ICIC   25583
INSTITUTO DE CIENCIAS E INGENIERIA DE LA COMPUTACION
Unidad Ejecutora - UE
artículos
Título:
A Flexible Supervised Term-Weighting Technique and its Application to Variable Extraction and Information Retrieval
Autor/es:
DELBIANCO, FERNANDO; TOHMÉ, FERNANDO ABEL; MAISONNAVE, MARIANO; MAGUITMAN, ANA GABRIELA
Revista:
INTELIGENCIA ARTIFICIAL. IBERO-AMERICAN JOURNAL OF ARTIFICIAL INTELLIGENCE
Editorial:
Iberamia
Referencias:
Año: 2019 vol. 22 p. 61 - 80
ISSN:
1137-3601
Resumen:
Successful modeling and prediction depend on effective methods for the extraction of domain-relevant variables.

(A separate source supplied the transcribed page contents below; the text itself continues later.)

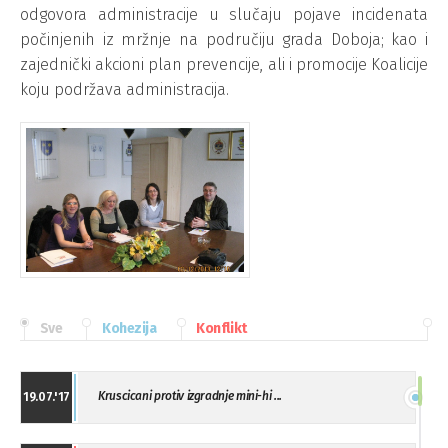
odgovora administracije u slučaju pojave incidenata
počinjenih iz mržnje na područiju grada Doboja; kao i
zajednički akcioni plan prevencije, ali i promocije Koalicije
koju podržava administracija.
Sve
Kohezija
Konflikt
Kruscicani protiv izgradnje mini-hi ...
19.07.'17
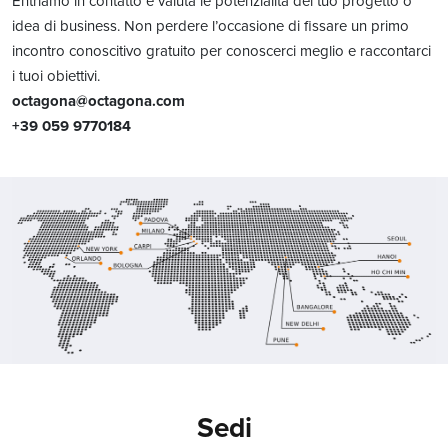
Entriamo in contatto e valuta le potenzialità del tuo progetto o
idea di business. Non perdere l’occasione di fissare un primo
incontro conoscitivo gratuito per conoscerci meglio e raccontarci
i tuoi obiettivi.
octagona@octagona.com
+39 059 9770184
Sedi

This paper proposes a methodology for identifying domain-specific terms. The proposed methodology relies on a collection of documents labeled as relevant or irrelevant to the domain under analysis. Based on the labeled document collection, we propose a supervised technique that weights terms based on their descriptive and discriminating power. Finally, the descriptive and discriminating values are combined into a general measure that, through the use of an adjustable parameter, allows to independently favor different aspects of retrieval such as maximizing precision or recall, or achieving a balance between both of them. The proposed technique is applied to the economic domain and is empirically evaluated through a human-subject experiment involving experts and non-experts in Economy. It is also evaluated as a term-weighting technique for query-term selection showing promising results. We finally illustrate the applicability of the proposed technique to address diverse problems such as building prediction models, supporting knowledge modeling, and achieving total recall.